A Passiflora incarnata extract exerts multi-target effects on selected sleep-related receptors.
Appel Kurt K, Schwarzensteiner Ilona I, Zimmermann Christian C, Tober Carsten C et al.
Since ancient times, passionflower (Passiflora incarnata L.) is used to treat insomnia, nervousness, anxiety, and other neurological conditions, but the understanding of the underlying neurophysiological processes is largely limited to the involvement of the GABAergic system. This work aims to elucidate the mechanism by which P. incarnata modulates selected sleep-promoting receptors and neurotransmitter pathways in the central nervous system.
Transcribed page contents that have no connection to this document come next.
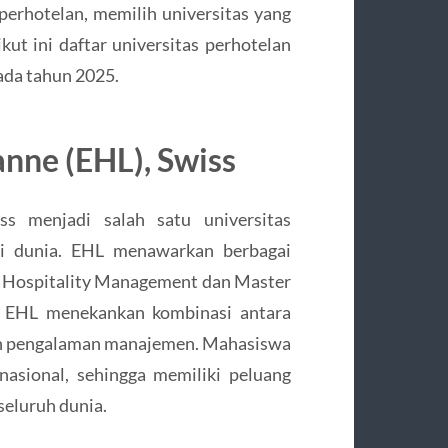
 perhotelan, memilih universitas yang
kut ini daftar universitas perhotelan
pada tahun 2025.
anne (EHL), Swiss
ss menjadi salah satu universitas
di dunia. EHL menawarkan berbagai
al Hospitality Management dan Master
di EHL menekankan kombinasi antara
, dan pengalaman manajemen. Mahasiswa
asional, sehingga memiliki peluang
seluruh dunia.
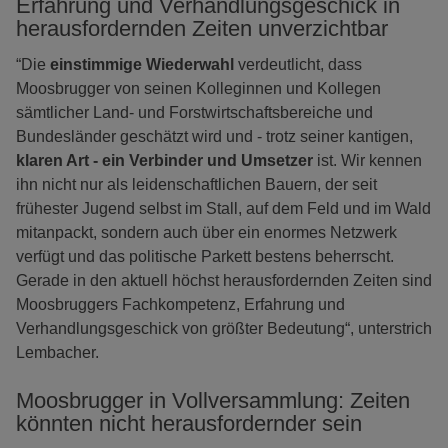
Erfahrung und Verhandlungsgeschick in
herausfordernden Zeiten unverzichtbar
“Die
einstimmige Wiederwahl
verdeutlicht, dass
Moosbrugger von seinen Kolleginnen und Kollegen
sämtlicher Land- und Forstwirtschaftsbereiche und
Bundesländer geschätzt wird und - trotz seiner kantigen,
klaren Art - ein Verbinder und Umsetzer
ist. Wir kennen
ihn nicht nur als leidenschaftlichen Bauern, der seit
frühester Jugend selbst im Stall, auf dem Feld und im Wald
mitanpackt, sondern auch über ein enormes Netzwerk
verfügt und das politische Parkett bestens beherrscht.
Gerade in den aktuell höchst herausfordernden Zeiten sind
Moosbruggers Fachkompetenz, Erfahrung und
Verhandlungsgeschick von größter Bedeutung“, unterstrich
Lembacher.
Moosbrugger in Vollversammlung: Zeiten
könnten nicht herausfordernder sein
We studied the effects of a standardized P. incarnata extract on selected sleep-promoting receptors and neurotransmitters using competitive binding and uptake assays in vitro. The P. incarnata extract inhibited the binding of [3H]-DPCPX to the adenosine A1, [125I]-ZM 241385 to the adenosine A2A, and [125I]-LSD to the serotonin 5-HT2A receptor, in a concentration-dependent manner, whereas the melatonin MT1- and orexin OX1- receptors were unaffected. The extract also inhibited [3H]-dopamine, [3H]-norepinephrine, and [3H]-serotonin uptake into rat cortical synaptosomes. Hitherto undetermined active components of the P. incarnata extract inhibit monoamine uptake and show affinity to the adenosine A1 and A2A and the 5-HT2A serotonin receptor. The results of this exploratory study support the longstanding use of P. incarnata to promote sleep.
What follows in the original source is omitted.